The hospital's, Adverse Event and Near Miss Reporting Policy states under the heading Reporting an Adverse Event or Near Miss that, "as soon as an adverse event occurs, or a non-medication near miss is discovered, it should be reported in the Meditech Risk Management System. Reporting adverse events helps us to improve safety in patient care and to create a safe work environment for employees, patients, visitors alike."

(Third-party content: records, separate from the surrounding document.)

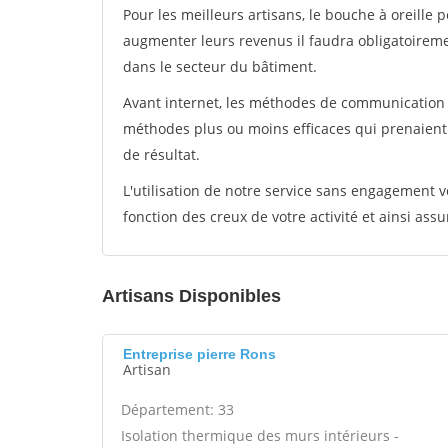
Pour les meilleurs artisans, le bouche à oreille 
augmenter leurs revenus il faudra obligatoirem
dans le secteur du bâtiment.
Avant internet, les méthodes de communication s
méthodes plus ou moins efficaces qui prenaien
de résultat.
L'utilisation de notre service sans engagement
fonction des creux de votre activité et ainsi assu
Artisans Disponibles
Entreprise pierre Rons
Artisan
Département: 33
Isolation thermique des murs intérieurs -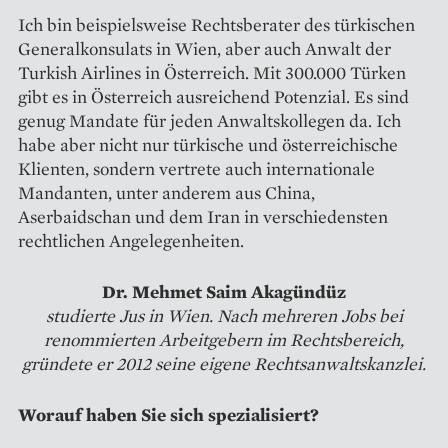
Ich bin beispielsweise Rechtsberater des türkischen
Generalkonsulats in Wien, aber auch Anwalt der
Turkish Airlines in Österreich. Mit 300.000 Türken
gibt es in Österreich ausreichend Potenzial. Es sind
genug Mandate für jeden Anwaltskollegen da. Ich
habe aber nicht nur türkische und österreichische
Klienten, sondern vertrete auch internationale
Mandanten, unter anderem aus China,
Aserbaidschan und dem Iran in verschiedensten
rechtlichen Angelegenheiten.
Dr. Mehmet Saim Akagündüz
studierte Jus in Wien. Nach mehreren Jobs bei
renommierten Arbeitgebern im Rechtsbereich,
gründete er 2012 seine eigene Rechtsanwaltskanzlei.
Worauf haben Sie sich spezialisiert?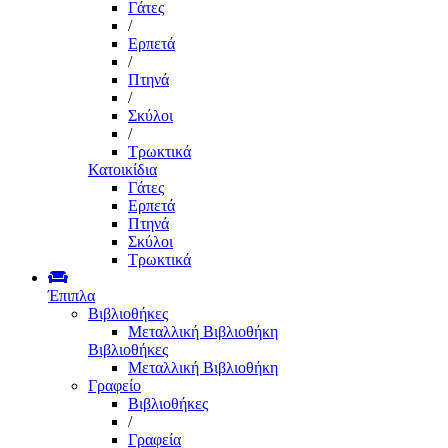
Γάτες
/
Ερπετά
/
Πτηνά
/
Σκύλοι
/
Τρωκτικά
Κατοικίδια
Γάτες
Ερπετά
Πτηνά
Σκύλοι
Τρωκτικά
Έπιπλα
Βιβλιοθήκες
Μεταλλική Βιβλιοθήκη
Βιβλιοθήκες
Μεταλλική Βιβλιοθήκη
Γραφείο
Βιβλιοθήκες
/
Γραφεία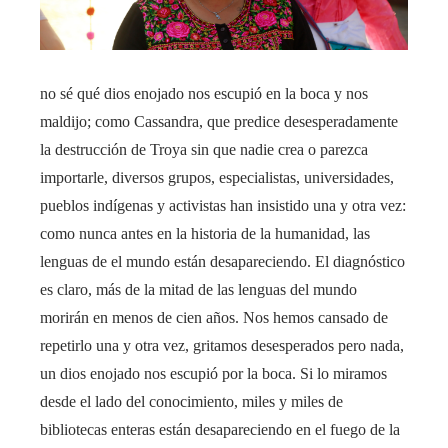
no sé qué dios enojado nos escupió en la boca y nos
maldijo; como Cassandra, que predice desesperadamente
la destrucción de Troya sin que nadie crea o parezca
importarle, diversos grupos, especialistas, universidades,
pueblos indígenas y activistas han insistido una y otra vez:
como nunca antes en la historia de la humanidad, las
lenguas de el mundo están desapareciendo. El diagnóstico
es claro, más de la mitad de las lenguas del mundo
morirán en menos de cien años. Nos hemos cansado de
repetirlo una y otra vez, gritamos desesperados pero nada,
un dios enojado nos escupió por la boca. Si lo miramos
desde el lado del conocimiento, miles y miles de
bibliotecas enteras están desapareciendo en el fuego de la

During an interview on 4/2/2018 at 1:45 PM, the Vice President of Quality Management confirmed there was no evidence that medical or nursing staff entered a report of the elopement of Patient #1 into the Risk Management System for review. Per the Adverse Event and Near Miss Reporting Policy, "....the staff member most closely involved in the event should enter the data in the Meditech System". During an interview on 4/3/2018 at 09:00 with the Nurse assigned to care for Patient #1 on the day of the elopement, s/he stated that they were familiar with the event reporting system but had not completed an incident report regarding this elopement. During an interview on 4/3/2018 at 12:40 PM, the Emergency Department Medical Director indicated s/he had been notified of the elopement by phone but had not had an event report referred to him/her for review by the Quality Department or other hospital manager. The Emergency Department Medical Director described the elopement as, "an adverse event which was significant". The Nurse Manager of the Emergency Department stated in an interview on 4/2/2018 at 1:45 PM that there was not an Adverse Event form related to this elopement and that, "we will have a debrief". While the elopement of Patient #1 had occurred on 3/27/2018, there was no evidence of an initiation of a review at the time of the investigation. Per Adverse Event and Near Miss Reporting Policy, "the investigation should be started within two working days ...the department manager shall be responsible for timely follow up as needed and to refer the incident to the leader of any other department that may have necessary information or who may be involved in the occurrence."
The failure to report the elopement created a missed opportunity for the hospital to investigate, evaluate, and identify corrective actions related to patient safety and the appropriateness of treatment interventions and outcomes in the Emergency Department.